Serbia had a faster growth than the average of all transition countries and even five times faster than the EU. Citizens, however, are unhappy, because, as shown by the results of numerous surveys, quality of life is not sufficiently improved after the year 2000. The attempt to bridge the gap of the gray reality and the bright future through the vision of Serbia by 2020, was received with skepticism among experts, as well as the local public. The project for better business conditions, financially supported by the U.S. Agency for Development – USAID, should help the Government to increase the competitiveness of the local economy and the private sector. Serbia’s major challenge is to achieve the necessary coordination of monetary and fiscal policies, and reassure citizens and investors that the lasting macroeconomic stability is a goal that has no alternative.

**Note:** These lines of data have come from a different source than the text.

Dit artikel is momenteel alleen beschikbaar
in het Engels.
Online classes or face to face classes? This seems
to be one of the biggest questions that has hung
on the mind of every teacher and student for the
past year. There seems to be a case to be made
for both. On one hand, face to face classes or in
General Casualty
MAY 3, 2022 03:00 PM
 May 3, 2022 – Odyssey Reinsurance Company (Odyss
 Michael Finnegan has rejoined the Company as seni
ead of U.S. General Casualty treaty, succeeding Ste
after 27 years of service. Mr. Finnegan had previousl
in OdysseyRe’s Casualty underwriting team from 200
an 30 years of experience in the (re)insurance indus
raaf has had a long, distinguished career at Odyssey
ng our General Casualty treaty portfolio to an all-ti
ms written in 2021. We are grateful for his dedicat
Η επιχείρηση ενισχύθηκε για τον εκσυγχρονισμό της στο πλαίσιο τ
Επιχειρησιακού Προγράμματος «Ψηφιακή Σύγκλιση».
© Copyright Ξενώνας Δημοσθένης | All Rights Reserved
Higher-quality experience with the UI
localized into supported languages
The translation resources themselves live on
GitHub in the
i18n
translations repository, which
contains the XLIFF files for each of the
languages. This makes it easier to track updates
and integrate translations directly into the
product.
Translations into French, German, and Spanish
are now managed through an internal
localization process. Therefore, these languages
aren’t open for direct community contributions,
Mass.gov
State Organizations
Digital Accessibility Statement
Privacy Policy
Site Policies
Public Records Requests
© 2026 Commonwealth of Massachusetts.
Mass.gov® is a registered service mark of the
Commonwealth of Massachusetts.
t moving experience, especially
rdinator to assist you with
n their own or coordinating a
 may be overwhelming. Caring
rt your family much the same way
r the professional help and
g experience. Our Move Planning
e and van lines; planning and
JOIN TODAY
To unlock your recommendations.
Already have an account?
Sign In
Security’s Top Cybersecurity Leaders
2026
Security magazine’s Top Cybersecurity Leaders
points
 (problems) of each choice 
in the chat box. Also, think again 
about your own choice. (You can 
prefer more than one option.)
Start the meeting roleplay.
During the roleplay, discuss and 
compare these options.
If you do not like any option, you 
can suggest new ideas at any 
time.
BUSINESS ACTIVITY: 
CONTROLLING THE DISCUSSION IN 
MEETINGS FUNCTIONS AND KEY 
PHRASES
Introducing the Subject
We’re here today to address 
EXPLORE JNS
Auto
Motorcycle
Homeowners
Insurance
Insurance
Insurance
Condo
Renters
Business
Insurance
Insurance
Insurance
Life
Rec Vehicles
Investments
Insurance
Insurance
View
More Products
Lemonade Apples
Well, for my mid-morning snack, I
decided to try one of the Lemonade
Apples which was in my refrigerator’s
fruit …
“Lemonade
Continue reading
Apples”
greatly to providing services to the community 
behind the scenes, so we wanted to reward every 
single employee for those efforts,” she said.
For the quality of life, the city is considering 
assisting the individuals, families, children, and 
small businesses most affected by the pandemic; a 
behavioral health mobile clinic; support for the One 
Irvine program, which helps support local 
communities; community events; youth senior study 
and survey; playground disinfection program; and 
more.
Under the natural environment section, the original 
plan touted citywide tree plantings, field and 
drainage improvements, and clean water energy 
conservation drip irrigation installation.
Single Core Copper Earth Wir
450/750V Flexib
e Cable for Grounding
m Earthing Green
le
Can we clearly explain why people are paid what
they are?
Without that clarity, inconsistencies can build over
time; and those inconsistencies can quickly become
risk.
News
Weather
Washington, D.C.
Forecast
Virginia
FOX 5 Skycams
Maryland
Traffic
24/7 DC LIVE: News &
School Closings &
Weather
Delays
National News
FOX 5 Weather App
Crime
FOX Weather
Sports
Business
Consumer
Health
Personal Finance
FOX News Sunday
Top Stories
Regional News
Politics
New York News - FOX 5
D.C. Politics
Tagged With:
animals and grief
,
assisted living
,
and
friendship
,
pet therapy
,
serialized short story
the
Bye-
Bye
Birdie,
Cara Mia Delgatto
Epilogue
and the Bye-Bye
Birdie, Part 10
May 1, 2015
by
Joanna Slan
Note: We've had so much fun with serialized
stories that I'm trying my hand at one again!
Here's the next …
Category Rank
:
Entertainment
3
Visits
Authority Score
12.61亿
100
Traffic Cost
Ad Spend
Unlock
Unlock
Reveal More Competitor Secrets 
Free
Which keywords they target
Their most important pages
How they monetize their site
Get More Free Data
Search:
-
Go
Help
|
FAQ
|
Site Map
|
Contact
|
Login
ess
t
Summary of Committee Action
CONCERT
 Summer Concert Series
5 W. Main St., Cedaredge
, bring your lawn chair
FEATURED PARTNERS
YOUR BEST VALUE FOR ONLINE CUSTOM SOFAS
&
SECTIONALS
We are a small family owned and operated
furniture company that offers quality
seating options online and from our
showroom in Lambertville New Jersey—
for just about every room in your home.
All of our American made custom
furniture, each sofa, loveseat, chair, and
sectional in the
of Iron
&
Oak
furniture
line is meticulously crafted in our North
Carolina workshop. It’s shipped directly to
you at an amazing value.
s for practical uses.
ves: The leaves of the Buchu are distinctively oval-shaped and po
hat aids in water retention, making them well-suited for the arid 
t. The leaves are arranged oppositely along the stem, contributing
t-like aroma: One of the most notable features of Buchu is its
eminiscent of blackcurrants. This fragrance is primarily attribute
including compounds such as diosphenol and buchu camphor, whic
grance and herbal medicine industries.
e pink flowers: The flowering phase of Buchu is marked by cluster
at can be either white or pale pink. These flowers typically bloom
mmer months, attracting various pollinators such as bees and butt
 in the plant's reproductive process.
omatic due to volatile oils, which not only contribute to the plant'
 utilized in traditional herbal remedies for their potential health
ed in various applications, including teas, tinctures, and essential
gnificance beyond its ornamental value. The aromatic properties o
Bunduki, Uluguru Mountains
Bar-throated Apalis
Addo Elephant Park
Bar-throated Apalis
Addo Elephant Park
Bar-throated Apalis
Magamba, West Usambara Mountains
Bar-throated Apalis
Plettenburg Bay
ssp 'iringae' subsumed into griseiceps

As stated by Dusan Vujovic, one of the main experts of the World Bank, it means more dynamic attraction of efficient investments, financed largely from domestic sources of savings, including public investments that attract and stimulate private investments. The essential challenge, in fact, is how to ensure conditions for such a dynamic business environment in the current maze of laws and procedures.
Most economists agree, that the state presence should be reduced in the decision-making process, especially the reduction of subsidies as a form of business. The support of specific sectors and generally, keeping active industrial policy can be successful only if it is directed towards achieving solutions that are consistent with a longer-term market outcome. An alternative to this policy is certainly increased competitiveness and improved business environment, being the main parameters in attracting direct foreign investment, said Professor Boris Begovic. The state has taken concrete steps, thus, for instance, approving subsidies for foreign investors in the amount of 2 to 10,000 euros for each new job created. The measure, however, gave limited results, because the impression is that investors did not find it crucial whether one will get incentives or not, but whether they will be able to have stable and successful businesses in Serbia in the long run.
The policy of a strong dinar against the euro is certainly not what the local economy supports, because it is not the result of increased economic activity, which is why the export results were not better, economists say. Serbia, like other countries in the region, has a problem with the deficit of the state, too. However, if the fiscal rules are followed, there should be no funding problems, and that means reducing the tax burden on wages and increasing spending.
This is perhaps the biggest challenge in the Serbian conditions, which means major changes in thinking and behavior, of course, along with political and social consensus as the basis of the successful long-term economic development. Without this, it would be very difficult to complete the institutional reforms and respond to new challenges in ever tougher global economic environment. This means more competition and more difficult access to attractive markets in terms of lower demand and increased protectionism, reduced opportunities for credit financing and significant restrictions on capital flows. Of course, along with necessary corrections, it is therefore necessary to follow up carefully on the development strategy by the year 2020, which relies on the export orientation and external financing resources.